Options positioning has edged slightly more cautious but is nowhere near alarming. The put/call ratio is running at 0.81, barely above its 20-day average of 0.79 and only 0.6 standard deviations above that mean — a neutral read, not a defensive one. The prior week's note documented the retreat from call-buying extremes (the PCR hit its 52-week floor at 0.72 in late May). That impulse has not re-emerged, but neither has a decisive shift toward put-buying. The setup sits in an unremarkable middle ground: no strong conviction either way from the options market.

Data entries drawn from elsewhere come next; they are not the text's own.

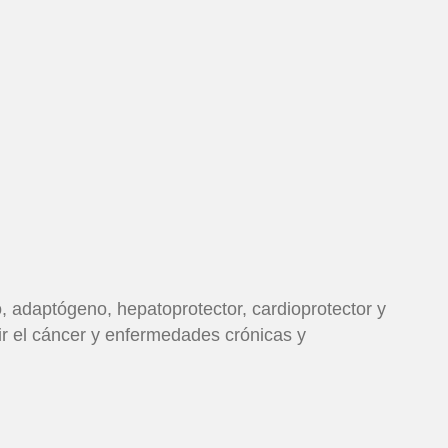
o, adaptógeno, hepatoprotector, cardioprotector y
nir el cáncer y enfermedades crónicas y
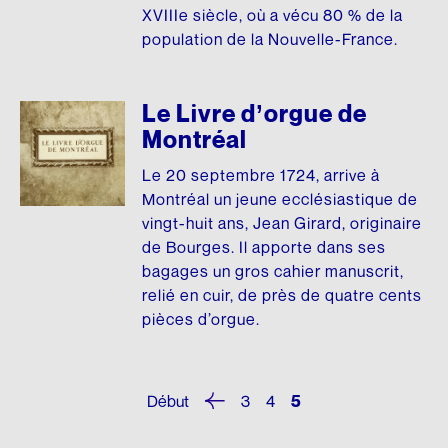
XVIIIe siècle, où a vécu 80 % de la
population de la Nouvelle-France.
Le Livre d’orgue de
Montréal
Le 20 septembre 1724, arrive à
Montréal un jeune ecclésiastique de
vingt-huit ans, Jean Girard, originaire
de Bourges. Il apporte dans ses
bagages un gros cahier manuscrit,
relié en cuir, de près de quatre cents
pièces d’orgue.
Début
3
4
5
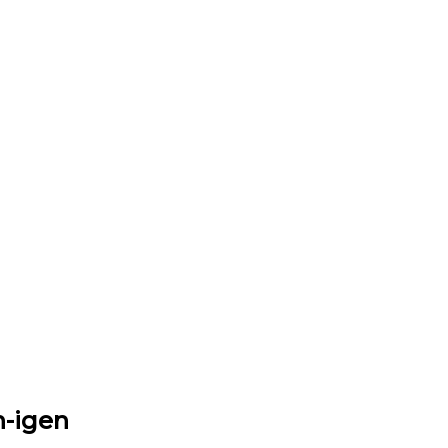
n-igen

The Street remains broadly constructive, though the most recent analyst activity is now three weeks old. Citigroup's John Godyn lifted his target modestly to $260 on May 18, while Morgan Stanley held its Equal-Weight with a $250 target after the April earnings beat. The consensus mean sits at $270, implying roughly 26% upside from the current $214.51 — a gap that keeps the bull case alive even after a 10% pullback from the month's peak. Earnings momentum factor scores are genuinely strong, ranking in the 91st and 96th percentiles over 90-day and 30-day windows respectively. The PE multiple has compressed sharply, falling more than 51 points over the past 30 days to around 133x — still rich in absolute terms, but the directional move suggests the re-rating is happening in the right direction for bulls. Bears can point to a 4th-percentile forward EPS growth rank and a bear case that questions whether high-margin services revenues can carry the weight of production challenges.
On the ownership side, BlackRock added over 4.2 million shares through May — a meaningful incremental buy from Boeing's largest institutional holder, now at 7.4% of shares. FMR (Fidelity) added another 3.7 million through late May. Both moves predate the June pullback, so the question is whether those flows persist at current levels.
The Q1 print in April delivered a clean 6.8% one-day gain, and the next scheduled report on July 29 is the obvious focal point. Between now and then, the key watch items are whether the short rebuild continues past 2.2% of float (where it stalled in mid-May) and whether options traders begin expressing a more directional view ahead of the release.